| Data |
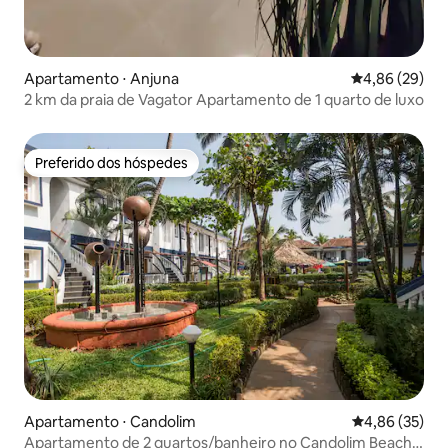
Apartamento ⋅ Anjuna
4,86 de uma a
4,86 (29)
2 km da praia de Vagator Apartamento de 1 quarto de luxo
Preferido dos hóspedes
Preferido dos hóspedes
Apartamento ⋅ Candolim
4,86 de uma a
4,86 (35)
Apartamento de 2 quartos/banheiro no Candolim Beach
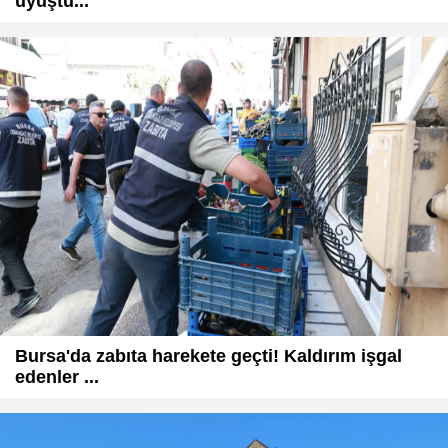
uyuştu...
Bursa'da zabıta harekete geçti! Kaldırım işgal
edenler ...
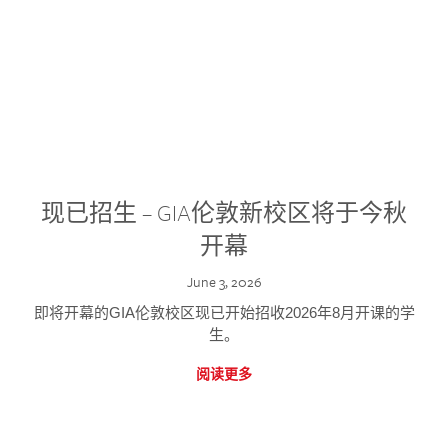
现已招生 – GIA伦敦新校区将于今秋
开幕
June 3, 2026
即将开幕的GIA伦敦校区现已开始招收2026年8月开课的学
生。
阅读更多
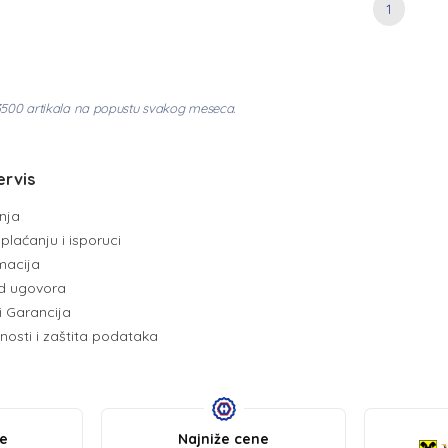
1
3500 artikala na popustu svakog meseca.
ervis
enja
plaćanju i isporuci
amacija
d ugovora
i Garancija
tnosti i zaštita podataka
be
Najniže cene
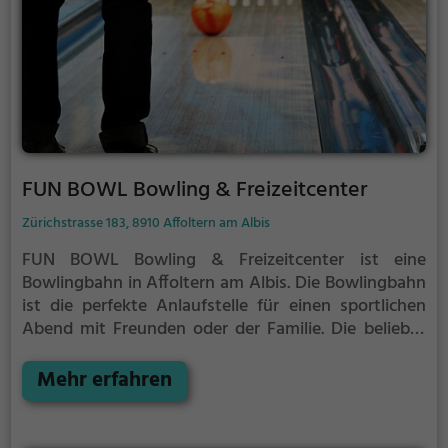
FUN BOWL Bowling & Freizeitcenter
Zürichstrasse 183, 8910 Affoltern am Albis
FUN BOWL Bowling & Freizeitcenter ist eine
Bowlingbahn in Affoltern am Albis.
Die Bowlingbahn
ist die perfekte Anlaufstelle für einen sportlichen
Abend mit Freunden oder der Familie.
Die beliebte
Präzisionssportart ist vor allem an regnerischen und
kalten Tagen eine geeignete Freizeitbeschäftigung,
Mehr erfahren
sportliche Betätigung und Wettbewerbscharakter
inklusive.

| What to do |
Retype the whole listing above exactly as written. Skip the pictures.

| Written reply |
Apartamento ⋅ Anjuna
4,86 de uma a
4,86 (29)
2 km da praia de Vagator Apartamento de 1 quarto de luxo
Preferido dos hóspedes
Preferido dos hóspedes
Apartamento ⋅ Candolim
4,86 de uma a
4,86 (35)
Apartamento de 2 quartos/banheiro no Candolim Beach
uyuştu...
Bursa'da zabıta harekete geçti! Kaldırım işgal
edenler ...
现已招生 – GIA伦敦新校区将于今秋
开幕
June 3, 2026
即将开幕的GIA伦敦校区现已开始招收2026年8月开课的学
生。
阅读更多
1
3500 artikala na popustu svakog meseca.
ervis
enja
plaćanju i isporuci
amacija
d ugovora
i Garancija
tnosti i zaštita podataka
be
Najniže cene
FUN BOWL Bowling & Freizeitcenter
Zürichstrasse 183, 8910 Affoltern am Albis
FUN BOWL Bowling & Freizeitcenter ist eine
Bowlingbahn in Affoltern am Albis.
Die Bowlingbahn
ist die perfekte Anlaufstelle für einen sportlichen
Abend mit Freunden oder der Familie.
Die beliebte
Präzisionssportart ist vor allem an regnerischen und
kalten Tagen eine geeignete Freizeitbeschäftigung,
Mehr erfahren
sportliche Betätigung und Wettbewerbscharakter
inklusive.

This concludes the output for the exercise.